In addition to superior computing capabilities, multiple quantum algorithms have been proposed, which are capable of outperforming their classical counterparts in the same categories of problems, by either requiring fewer computational steps, or by finding a better solution to the specific problem. In this book, we will focus on the employment of quantum algorithms in classical communication systems, which is nowadays referred to as quantum‐assisted communications.
In the following sections, we revisit the ML methods in the context of quantum‐assisted algorithms for ML and the quantum machine learning (QML) framework. Quantum principles based on emerging computing technologies will bring in entirely new modes of information processing. An overview of supervised, unsupervised, and reinforcement learning (RL) methods for QML is presented in this segment of the book.

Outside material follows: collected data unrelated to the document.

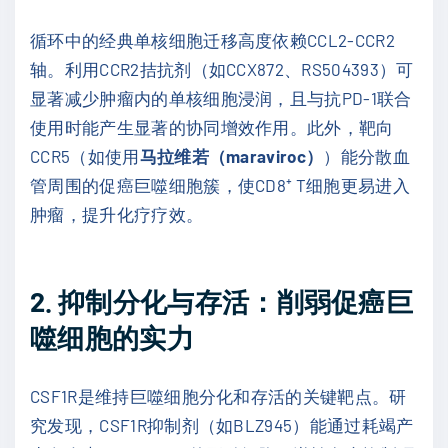
循环中的经典单核细胞迁移高度依赖CCL2-CCR2
轴。利用CCR2拮抗剂（如CCX872、RS504393）可
显著减少肿瘤内的单核细胞浸润，且与抗PD-1联合
使用时能产生显著的协同增效作用。此外，靶向
CCR5（如使用
马拉维若（maraviroc）
）能分散血
管周围的促癌巨噬细胞簇，使CD8⁺ T细胞更易进入
肿瘤，提升化疗疗效。
2. 抑制分化与存活：削弱促癌巨
噬细胞的实力
CSF1R是维持巨噬细胞分化和存活的关键靶点。研
究发现，CSF1R抑制剂（如BLZ945）能通过耗竭产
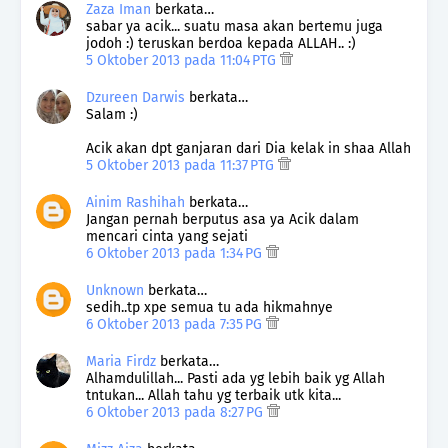
Zaza Iman
berkata…
sabar ya acik... suatu masa akan bertemu juga
jodoh :) teruskan berdoa kepada ALLAH.. :)
5 Oktober 2013 pada 11:04 PTG
Dzureen Darwis
berkata…
Salam :)
Acik akan dpt ganjaran dari Dia kelak in shaa Allah
5 Oktober 2013 pada 11:37 PTG
Ainim Rashihah
berkata…
Jangan pernah berputus asa ya Acik dalam
mencari cinta yang sejati
6 Oktober 2013 pada 1:34 PG
Unknown
berkata…
sedih..tp xpe semua tu ada hikmahnye
6 Oktober 2013 pada 7:35 PG
Maria Firdz
berkata…
Alhamdulillah... Pasti ada yg lebih baik yg Allah
tntukan... Allah tahu yg terbaik utk kita...
6 Oktober 2013 pada 8:27 PG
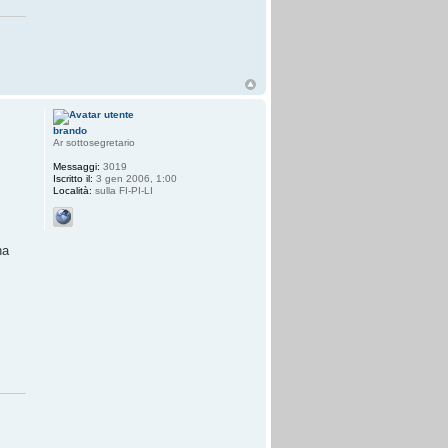
brando
Ar sottosegretario
Messaggi:
3019
Iscritto il:
3 gen 2006, 1:00
Località:
sulla FI-PI-LI
na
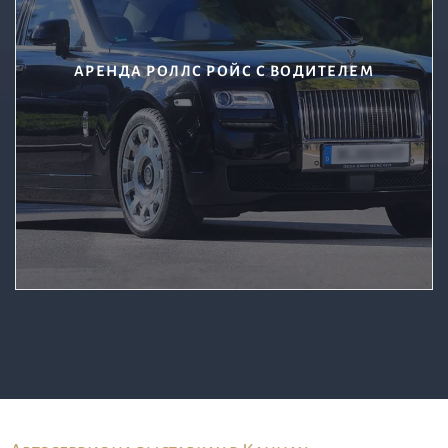
АРЕНДА РОЛЛС РОЙС С ВОДИТЕЛЕМ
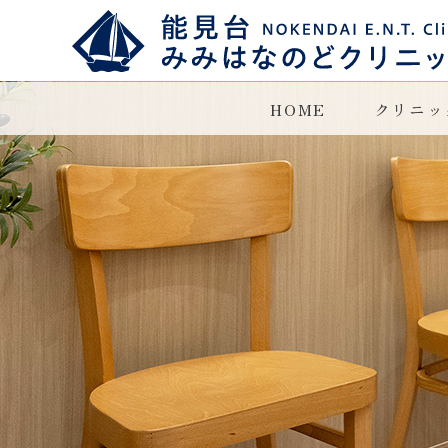
HOME
クリニッ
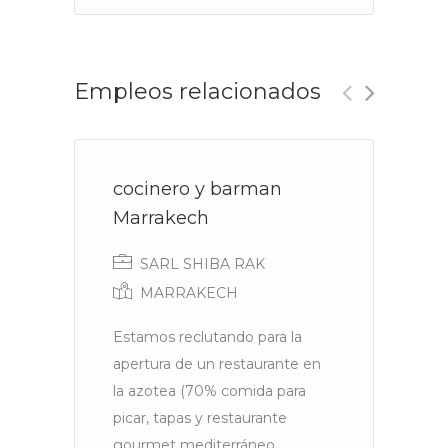
Empleos relacionados
cocinero y barman
C
Marrakech
Indefinido
SARL SHIBA RAK
MARRAKECH
Estamos reclutando para la
Fo
apertura de un restaurante en
fo
la azotea (70% comida para
b
picar, tapas y restaurante
pa
gourmet mediterráneo...
of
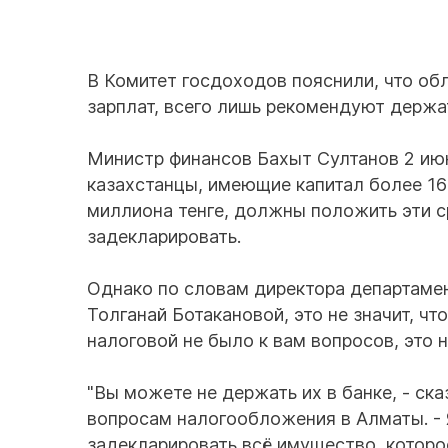
В Комитет госдоходов пояснили, что о
зарплат, всего лишь рекомендуют держат
Министр финансов Бахыт Султанов 2 июн
казахстанцы, имеющие капитал более 16
миллиона тенге, должны положить эти ср
задекларировать.
Однако по словам директора департаме
Толганай Ботакановой, это не значит, чт
налоговой не было к вам вопросов, это 
"Вы можете не держать их в банке, - ск
вопросам налогообложения в Алматы. - 
задекларировать всё имущество, которое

Currently, 5G networks have entered into the commercialization phase, which makes it appropriate to launch a strong effort to conceptualize the future vision of the next generation of wireless networks. The increasing size, complexity, services, and performance demands of communication networks necessitate planning and consultation for envisioning new technologies to enable and harmonize future heterogeneous networks. An overwhelming interest in AI methods is seen in recent years, which has motivated the provision of essential intelligence to 5G networks. However, this provision is limited to the performance of different isolated tasks of optimization, control, and management. The recent success of quantum‐assisted and data‐driven learning methods in communication networks has led to their candidature as enablers of future heterogeneous networks. This section reviews a novel framework for 6G/7G networks, where quantum‐assisted ML and QML are proposed as the core enablers along with some promising communication technology innovations.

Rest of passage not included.